MBA Chart of the Week: Contribution to GDP Growth

(Source: Bureau of Economic Analysis.)

This week’s MBA Chart of the Week drills down on the U.S. Bureau of Economic Analysis’ advance estimate of real gross domestic product for the second quarter, which was released July 30.

The 32.9% decrease in the annual rate, while the worst contraction on record since the aftermath of World War II, was not surprising (it was even slightly better than MBA’s forecast of -34.6%) and reflects the pandemic-related shutdowns and government’s reaction—predominantly in the first half of the quarter.

The chart shows that personal consumption expenditures, which make up more than two-thirds of the overall economy, accounted for more than three-quarters of the real GDP contraction. More than 90% of the PCE reduction was due to the dramatic decline in services (-22.9% contribution to the -32.9% contraction), led by health care (-9.5%), and food services and accommodation (-5.6%). Housing services, including rent, owners’ imputed rent (an estimate of how much it would cost to rent owner-occupied units) and utility payments, contributed to a 0.6% increase in real GDP.

The decline in gross private domestic investment (-9.4%) reflected decreases in private inventories (-4.0%), nonresidential fixed investment (-3.6%), and residential investment (-1.8%). The reduction in residential investment (also shown as a separate category in the chart) primarily reflected a decrease in new single-family housing.

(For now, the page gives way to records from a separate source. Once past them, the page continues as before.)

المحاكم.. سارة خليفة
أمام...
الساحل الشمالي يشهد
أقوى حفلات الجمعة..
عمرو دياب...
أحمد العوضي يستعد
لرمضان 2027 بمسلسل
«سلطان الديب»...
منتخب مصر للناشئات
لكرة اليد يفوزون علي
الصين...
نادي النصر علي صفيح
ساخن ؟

The last two components in the chart acted to offset some of the dollar drag to real GDP growth. The fall in exports contributed to a 9.4% decrease in GDP, but it was dominated by the fall in imports (10.1%). Since imports are a subtraction in the calculation of GDP, net exports contributed to a 0.7% increase. Finally, the increase in federal government spending led to a 0.8% increase in the contribution of government consumption expenditures and gross investment.

MBA’s economic forecast calls for the rest of the economy to recover in the second half of the year. However, this recovery is uncertain, and there are signals of possible pitfalls. For example, the BEA’s current-dollar change in GDP was lower than the real change (-34.3% vs. -32.9%), an indication of possible deflation.